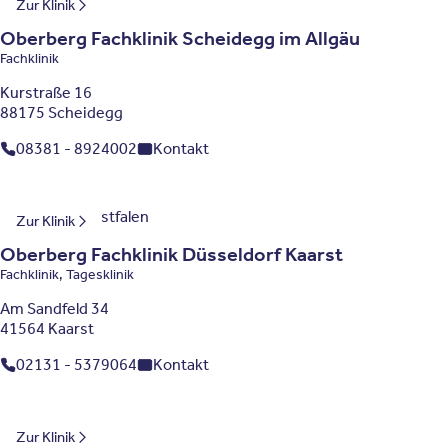
Bayern
Zur Klinik
Oberberg Fachklinik Scheidegg im Allgäu
Fachklinik
Kurstraße 16
88175 Scheidegg
08381 - 8924002
Kontakt
Nordrhein-Westfalen
Zur Klinik
Oberberg Fachklinik Düsseldorf Kaarst
Fachklinik, Tagesklinik
Am Sandfeld 34
41564 Kaarst
02131 - 5379064
Kontakt
Hessen
Zur Klinik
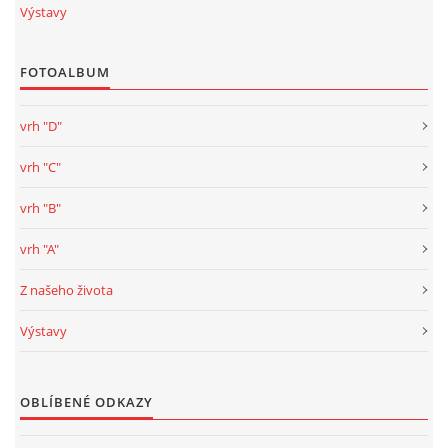
Výstavy
FOTOALBUM
vrh "D"
vrh "C"
vrh "B"
vrh "A"
Z našeho života
Výstavy
OBLÍBENÉ ODKAZY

_ _ _

### Exercise brief
Could you transcribe exactly the lines from the one with "Oberberg Fachklinik Scheidegg im Allgäu" through the end of the data, both ends included, and nothing else, skipping the pictures?

### Written response
Oberberg Fachklinik Scheidegg im Allgäu
Fachklinik
Kurstraße 16
88175 Scheidegg
08381 - 8924002
Kontakt
Nordrhein-Westfalen
Zur Klinik
Oberberg Fachklinik Düsseldorf Kaarst
Fachklinik, Tagesklinik
Am Sandfeld 34
41564 Kaarst
02131 - 5379064
Kontakt
Hessen
Zur Klinik
Výstavy
FOTOALBUM
vrh "D"
vrh "C"
vrh "B"
vrh "A"
Z našeho života
Výstavy
OBLÍBENÉ ODKAZY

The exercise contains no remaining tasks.